Optical character recognition (OCR) and document understanding systems increasingly rely on large vision and vision-language models, yet evaluation remains centered on modern, Western, and institutional documents. This emphasis masks system behavior in historical and marginalized archives, where layout, typography, and material degradation shape interpretation. This study examines how OCR and document understanding systems are evaluated, with particular attention to Black historical newspapers. We review OCR and document understanding papers, as well as benchmark datasets, which are published between 2006 and 2025 using the PRISMA framework.

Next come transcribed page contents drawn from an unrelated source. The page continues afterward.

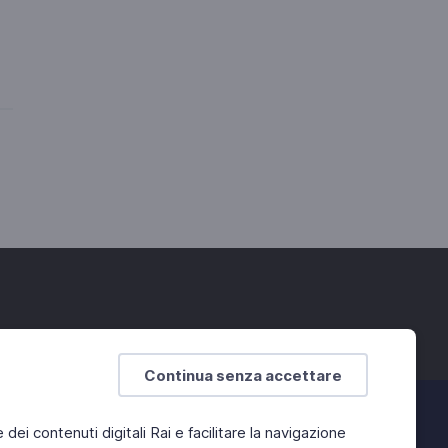
Continua senza accettare
e dei contenuti digitali Rai e facilitare la navigazione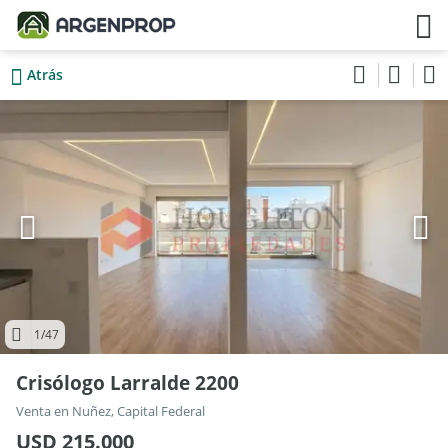
Atrás
1
/47
Crisólogo Larralde 2200
Venta en Nuñez, Capital Federal
USD 215.000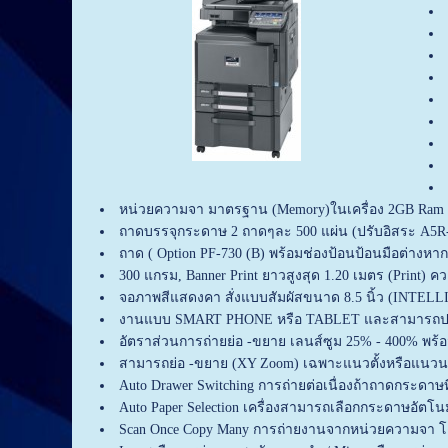
หน่วยความจา มาตรฐาน (Memory)ในเครื่อง 2GB Ram
ถาดบรรจุกระดาษ 2 ถาดๆละ 500 แผ่น (ปรับอิสระ A5R-
ถาด ( Option PF-730 (B) พร้อมช่องป้อนป้อนมือต่างห
300 แกรม, Banner Print ยาวสูงสุด 1.20 เมตร (Print
จอภาพสีแสดงคา สั่งแบบสัมผัสขนาด 8.5 นิ้ว (INT
งานแบบ SMART PHONE หรือ TABLET และสามารถปรั
อัตราส่วนการถ่ายย่อ -ขยาย เลนส์ซูม 25% - 400% พร้อ
สามารถย่อ -ขยาย (XY Zoom) เฉพาะแนวตั้งหรือแนวน
Auto Drawer Switching การถ่ายต่อเนื่องถ้าถาดกระดาษที
Auto Paper Selection เครื่องสามารถเลือกกระดาษอัต
Scan Once Copy Many การถ่ายงานจากหน่วยความจา โดย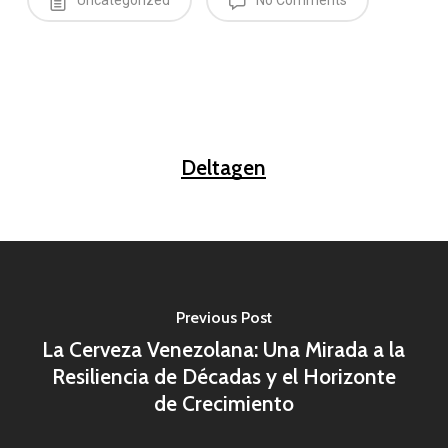
Uncategorized
No Comments
Deltagen
Previous Post
La Cerveza Venezolana: Una Mirada a la
Resiliencia de Décadas y el Horizonte
de Crecimiento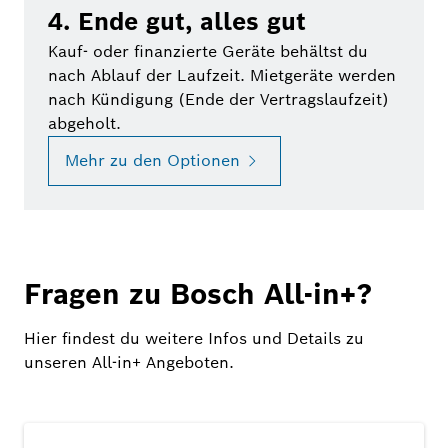
4. Ende gut, alles gut
Kauf- oder finanzierte Geräte behältst du
nach Ablauf der Laufzeit. Mietgeräte werden
nach Kündigung (Ende der Vertragslaufzeit)
abgeholt.
Mehr zu den Optionen
Fragen zu Bosch All-in+?
Hier findest du weitere Infos und Details zu
unseren All-in+ Angeboten.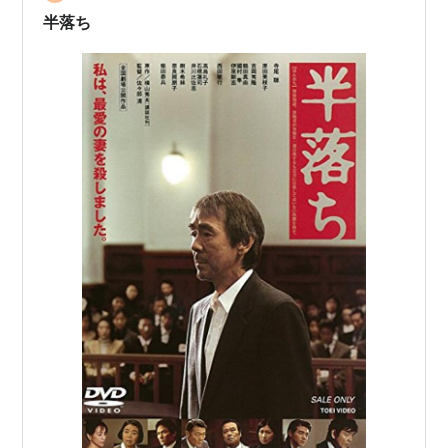
置いてありました。 300円。 この値段ならもしレコード
半落ち
がカビだら…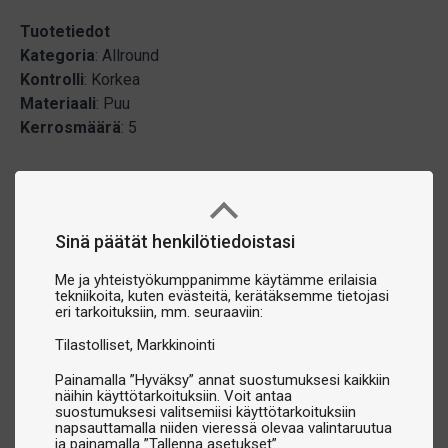
Tuotetiedot
Kategoria
: Allround
Kontrolli
: Korkea
Materiaali
: Puu
Kerrosmäärä
: 5
Sinä päätät henkilötiedoistasi
Me ja yhteistyökumppanimme käytämme erilaisia
tekniikoita, kuten evästeitä, kerätäksemme tietojasi
eri tarkoituksiin, mm. seuraaviin:
Tilastolliset
Markkinointi
Painamalla ”Hyväksy” annat suostumuksesi kaikkiin
näihin käyttötarkoituksiin. Voit antaa
suostumuksesi valitsemiisi käyttötarkoituksiin
napsauttamalla niiden vieressä olevaa valintaruutua
ja painamalla ”Tallenna asetukset”.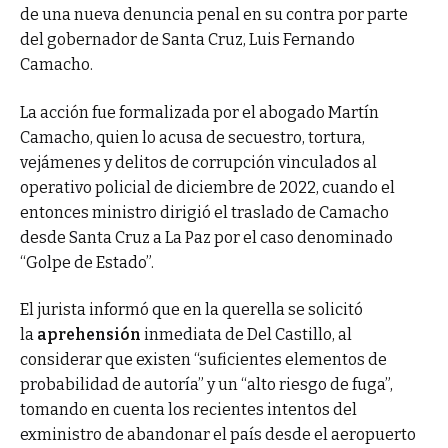
de una nueva denuncia penal en su contra por parte
del gobernador de Santa Cruz, Luis Fernando
Camacho.
La acción fue formalizada por el abogado Martín
Camacho, quien lo acusa de secuestro, tortura,
vejámenes y delitos de corrupción vinculados al
operativo policial de diciembre de 2022, cuando el
entonces ministro dirigió el traslado de Camacho
desde Santa Cruz a La Paz por el caso denominado
“Golpe de Estado”.
El jurista informó que en la querella se solicitó
la
aprehensión
inmediata de Del Castillo, al
considerar que existen “suficientes elementos de
probabilidad de autoría” y un “alto riesgo de fuga”,
tomando en cuenta los recientes intentos del
exministro de abandonar el país desde el aeropuerto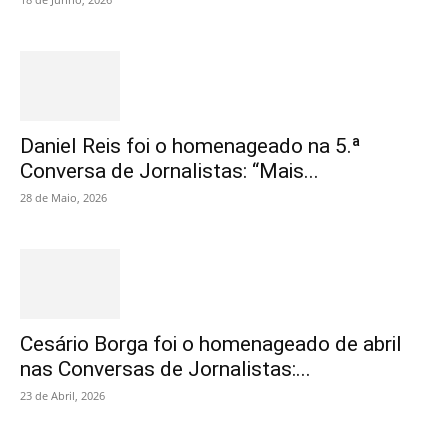
Daniel Reis foi o homenageado na 5.ª
Conversa de Jornalistas: “Mais...
28 de Maio, 2026
Cesário Borga foi o homenageado de abril
nas Conversas de Jornalistas:...
23 de Abril, 2026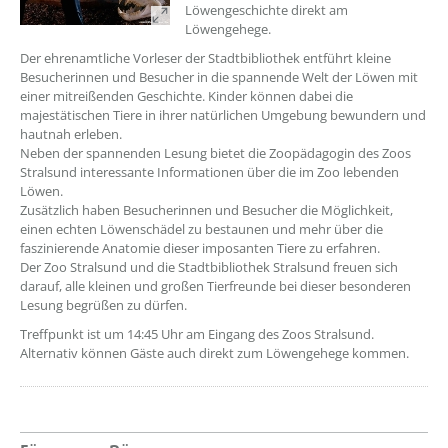
Löwengeschichte direkt am
Löwengehege.
Der ehrenamtliche Vorleser der Stadtbibliothek entführt kleine
Besucherinnen und Besucher in die spannende Welt der Löwen mit
einer mitreißenden Geschichte. Kinder können dabei die
majestätischen Tiere in ihrer natürlichen Umgebung bewundern und
hautnah erleben.
Neben der spannenden Lesung bietet die Zoopädagogin des Zoos
Stralsund interessante Informationen über die im Zoo lebenden
Löwen.
Zusätzlich haben Besucherinnen und Besucher die Möglichkeit,
einen echten Löwenschädel zu bestaunen und mehr über die
faszinierende Anatomie dieser imposanten Tiere zu erfahren.
Der Zoo Stralsund und die Stadtbibliothek Stralsund freuen sich
darauf, alle kleinen und großen Tierfreunde bei dieser besonderen
Lesung begrüßen zu dürfen.
Treffpunkt ist um 14:45 Uhr am Eingang des Zoos Stralsund.
Alternativ können Gäste auch direkt zum Löwengehege kommen.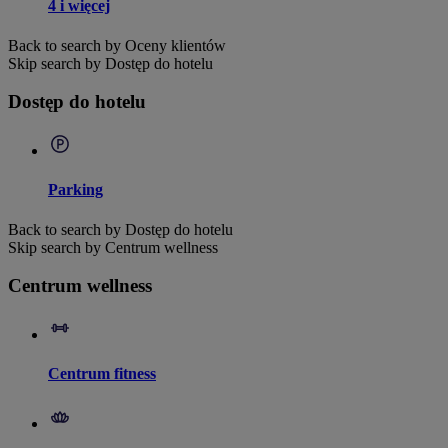
4 i więcej
Back to search by Oceny klientów
Skip search by Dostęp do hotelu
Dostęp do hotelu
Parking
Back to search by Dostęp do hotelu
Skip search by Centrum wellness
Centrum wellness
Centrum fitness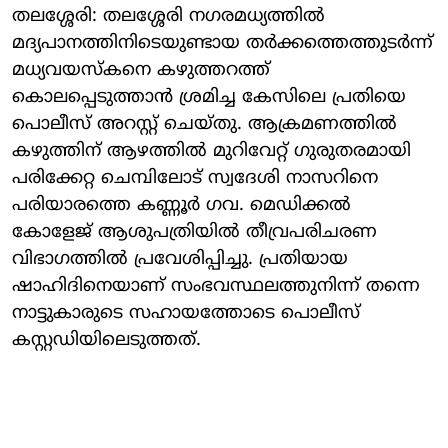
തലശ്ശേരി: തലശ്ശേരി നഗരമധ്യത്തിൽ
മദ്യപാനത്തിനിടെയുണ്ടായ തർക്കത്തെത്തുടർന്ന്
മധ്യവയസ്കനെ കഴുത്തറത്ത്
കൊലപ്പെടുത്താൻ ശ്രമിച്ച കേസിലെ പ്രതിയെ
പൊലീസ് അറസ്റ്റ് ചെയ്തു. ആക്രമണത്തിൽ
കഴുത്തിന് ആഴത്തിൽ മുറിവേറ്റ് ഗുരുതരമായി
പരിക്കേറ്റ ചെമ്പിലോട് സ്വദേശി നാസറിനെ
പരിയാരത്തെ കണ്ണൂർ ഗവ. മെഡിക്കൽ
കോളേജ് ആശുപത്രിയിൽ തീവ്രപരിചരണ
വിഭാഗത്തിൽ പ്രവേശിപ്പിച്ചു. പ്രതിയായ
ഷാഹിദിനെയാണ് സംഭവസ്ഥലത്തുനിന്ന് തന്നെ
നാട്ടുകാരുടെ സഹായത്തോടെ പൊലീസ്
കസ്റ്റഡിയിലെടുത്തത്.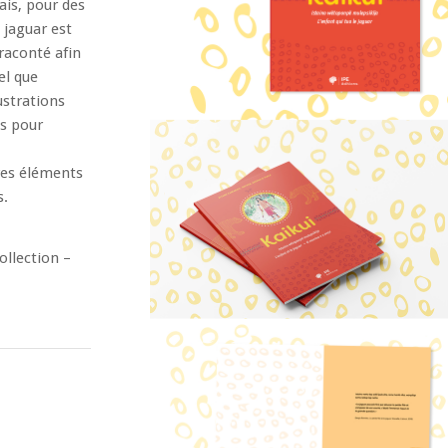
ais, pour des
e jaguar est
raconté afin
el que
ustrations
es pour
tres éléments
s.
collection –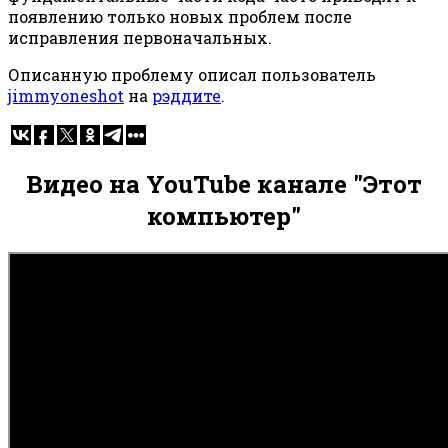
появлению только новых проблем после
исправления первоначальных.
Описанную проблему описал пользователь
jimmyoneshot
на
рэддите
.
Видео на YouTube канале "Этот
компьютер"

We look into how the studies report training data, benchmark design, and evaluation metrics for vision transformer and multimodal OCR systems. During the review, we found that Black newspapers and other community-produced historical documents rarely appear in reported training data or evaluation benchmarks. Most evaluations emphasize character accuracy and task success on modern layouts. They rarely capture structural failures common in historical newspapers, including column collapse, typographic errors, and hallucinated text. To put these findings into perspective, we use previous empirical studies and archival statistics from significant Black press collections to show how evaluation gaps lead to structural invisibility and representational harm. We propose that these gaps occur due to organizational (meso) and institutional (macro) behaviors and structure, shaped by benchmark incentives and data governance decisions.